▶ **GOAL OF THE EXERCISE**
When the string "SunMonTueWedThuFriSat" occurs in a line of the records, show that line.

▶ **DATASET EXCERPTS**
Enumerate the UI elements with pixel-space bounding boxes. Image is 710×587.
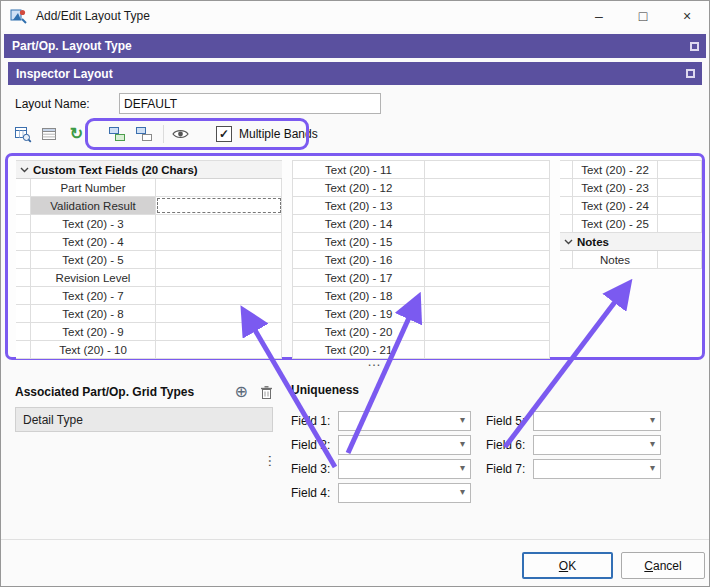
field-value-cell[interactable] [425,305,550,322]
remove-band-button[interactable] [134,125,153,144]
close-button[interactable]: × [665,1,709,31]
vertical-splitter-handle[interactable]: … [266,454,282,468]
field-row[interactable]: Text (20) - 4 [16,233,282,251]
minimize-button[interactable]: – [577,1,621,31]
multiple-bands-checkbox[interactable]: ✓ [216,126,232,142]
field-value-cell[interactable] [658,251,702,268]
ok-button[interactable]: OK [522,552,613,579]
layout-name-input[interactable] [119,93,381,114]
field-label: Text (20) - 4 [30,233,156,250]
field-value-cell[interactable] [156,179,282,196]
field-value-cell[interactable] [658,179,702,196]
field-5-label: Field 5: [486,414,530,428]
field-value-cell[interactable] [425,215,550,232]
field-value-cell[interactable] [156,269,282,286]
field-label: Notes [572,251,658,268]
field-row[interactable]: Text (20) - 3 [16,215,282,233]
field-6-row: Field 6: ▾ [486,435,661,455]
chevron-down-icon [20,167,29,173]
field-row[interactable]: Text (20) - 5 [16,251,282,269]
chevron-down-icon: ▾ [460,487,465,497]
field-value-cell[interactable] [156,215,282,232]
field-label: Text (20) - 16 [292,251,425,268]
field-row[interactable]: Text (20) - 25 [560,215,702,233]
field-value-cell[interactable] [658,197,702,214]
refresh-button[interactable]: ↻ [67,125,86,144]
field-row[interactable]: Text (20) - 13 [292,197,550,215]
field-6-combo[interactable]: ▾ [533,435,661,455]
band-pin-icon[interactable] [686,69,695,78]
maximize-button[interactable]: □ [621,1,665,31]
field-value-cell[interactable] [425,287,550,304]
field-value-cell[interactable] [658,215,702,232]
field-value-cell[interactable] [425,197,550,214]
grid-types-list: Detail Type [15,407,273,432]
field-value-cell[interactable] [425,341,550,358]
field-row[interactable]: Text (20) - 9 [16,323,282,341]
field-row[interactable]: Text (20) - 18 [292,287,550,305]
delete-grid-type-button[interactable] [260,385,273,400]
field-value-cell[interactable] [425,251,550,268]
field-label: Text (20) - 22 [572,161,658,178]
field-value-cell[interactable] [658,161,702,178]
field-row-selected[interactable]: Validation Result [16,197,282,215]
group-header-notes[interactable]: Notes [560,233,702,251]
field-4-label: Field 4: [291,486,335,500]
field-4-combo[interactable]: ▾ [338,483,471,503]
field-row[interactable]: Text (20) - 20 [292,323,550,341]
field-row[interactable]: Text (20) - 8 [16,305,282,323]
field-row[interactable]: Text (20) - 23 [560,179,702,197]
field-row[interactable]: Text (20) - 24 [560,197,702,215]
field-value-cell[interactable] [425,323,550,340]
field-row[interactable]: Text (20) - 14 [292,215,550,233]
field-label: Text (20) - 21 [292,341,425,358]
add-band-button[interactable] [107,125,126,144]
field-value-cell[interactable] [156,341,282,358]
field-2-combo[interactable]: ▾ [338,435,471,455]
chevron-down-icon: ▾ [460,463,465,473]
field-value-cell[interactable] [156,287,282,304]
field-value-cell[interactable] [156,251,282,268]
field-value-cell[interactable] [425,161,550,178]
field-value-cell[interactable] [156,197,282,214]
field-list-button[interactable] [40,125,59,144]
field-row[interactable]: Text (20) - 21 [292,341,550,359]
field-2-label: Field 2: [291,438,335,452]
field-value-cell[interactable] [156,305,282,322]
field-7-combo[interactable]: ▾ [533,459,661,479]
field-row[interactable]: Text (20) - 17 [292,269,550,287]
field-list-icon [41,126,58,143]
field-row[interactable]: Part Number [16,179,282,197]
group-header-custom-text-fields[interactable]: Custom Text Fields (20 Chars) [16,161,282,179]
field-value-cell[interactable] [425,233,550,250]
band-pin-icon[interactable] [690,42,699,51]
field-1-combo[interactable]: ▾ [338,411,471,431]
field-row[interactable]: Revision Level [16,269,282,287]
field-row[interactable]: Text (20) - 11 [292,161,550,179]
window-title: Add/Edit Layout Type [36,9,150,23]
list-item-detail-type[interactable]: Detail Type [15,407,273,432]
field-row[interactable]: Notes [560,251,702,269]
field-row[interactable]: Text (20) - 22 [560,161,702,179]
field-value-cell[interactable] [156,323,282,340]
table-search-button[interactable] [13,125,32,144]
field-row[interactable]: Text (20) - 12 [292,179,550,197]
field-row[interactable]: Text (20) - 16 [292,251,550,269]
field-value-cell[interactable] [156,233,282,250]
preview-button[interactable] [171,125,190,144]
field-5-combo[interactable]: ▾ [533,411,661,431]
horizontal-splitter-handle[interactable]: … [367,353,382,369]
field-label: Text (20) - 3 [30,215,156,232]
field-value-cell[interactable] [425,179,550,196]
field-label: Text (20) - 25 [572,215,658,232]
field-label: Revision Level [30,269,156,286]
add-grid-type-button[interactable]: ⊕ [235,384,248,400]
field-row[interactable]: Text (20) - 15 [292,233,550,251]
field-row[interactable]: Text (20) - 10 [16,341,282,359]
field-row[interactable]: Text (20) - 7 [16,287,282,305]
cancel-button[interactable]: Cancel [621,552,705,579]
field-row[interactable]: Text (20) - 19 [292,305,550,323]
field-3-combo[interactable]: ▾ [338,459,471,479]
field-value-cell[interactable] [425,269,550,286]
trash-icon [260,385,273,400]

---

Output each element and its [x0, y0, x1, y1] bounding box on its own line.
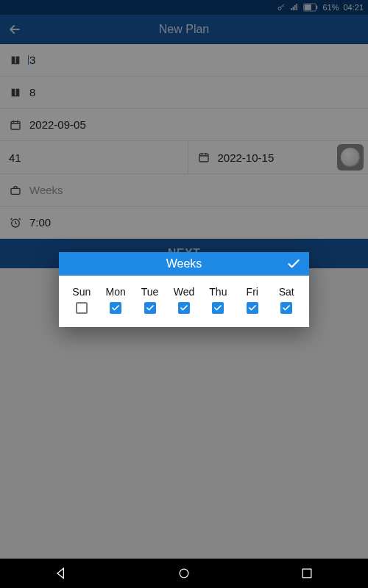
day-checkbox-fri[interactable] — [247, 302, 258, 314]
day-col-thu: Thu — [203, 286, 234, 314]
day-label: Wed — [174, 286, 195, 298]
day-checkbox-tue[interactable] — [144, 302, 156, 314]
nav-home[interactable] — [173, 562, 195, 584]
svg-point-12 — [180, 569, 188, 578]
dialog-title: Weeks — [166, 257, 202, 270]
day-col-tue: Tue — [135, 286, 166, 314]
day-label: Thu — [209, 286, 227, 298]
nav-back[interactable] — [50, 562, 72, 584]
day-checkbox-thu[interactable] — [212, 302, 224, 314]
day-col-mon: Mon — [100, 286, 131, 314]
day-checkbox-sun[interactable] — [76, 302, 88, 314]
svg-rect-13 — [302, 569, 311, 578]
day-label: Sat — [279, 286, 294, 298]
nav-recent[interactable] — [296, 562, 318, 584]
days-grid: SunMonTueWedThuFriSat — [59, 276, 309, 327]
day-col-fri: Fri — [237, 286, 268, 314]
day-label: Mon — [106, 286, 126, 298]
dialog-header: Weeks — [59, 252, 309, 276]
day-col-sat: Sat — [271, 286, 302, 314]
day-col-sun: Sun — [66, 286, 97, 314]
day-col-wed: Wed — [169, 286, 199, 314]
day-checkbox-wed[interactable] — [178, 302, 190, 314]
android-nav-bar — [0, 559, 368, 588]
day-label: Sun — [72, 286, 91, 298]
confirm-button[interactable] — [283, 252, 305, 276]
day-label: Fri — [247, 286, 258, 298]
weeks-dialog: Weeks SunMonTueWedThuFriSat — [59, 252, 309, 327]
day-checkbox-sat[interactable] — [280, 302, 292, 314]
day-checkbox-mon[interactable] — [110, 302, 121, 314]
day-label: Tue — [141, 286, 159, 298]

▶ **YOUR SOLUTION**
days-grid: SunMonTueWedThuFriSat — [59, 276, 309, 327]
weeks-dialog: Weeks SunMonTueWedThuFriSat — [59, 252, 309, 327]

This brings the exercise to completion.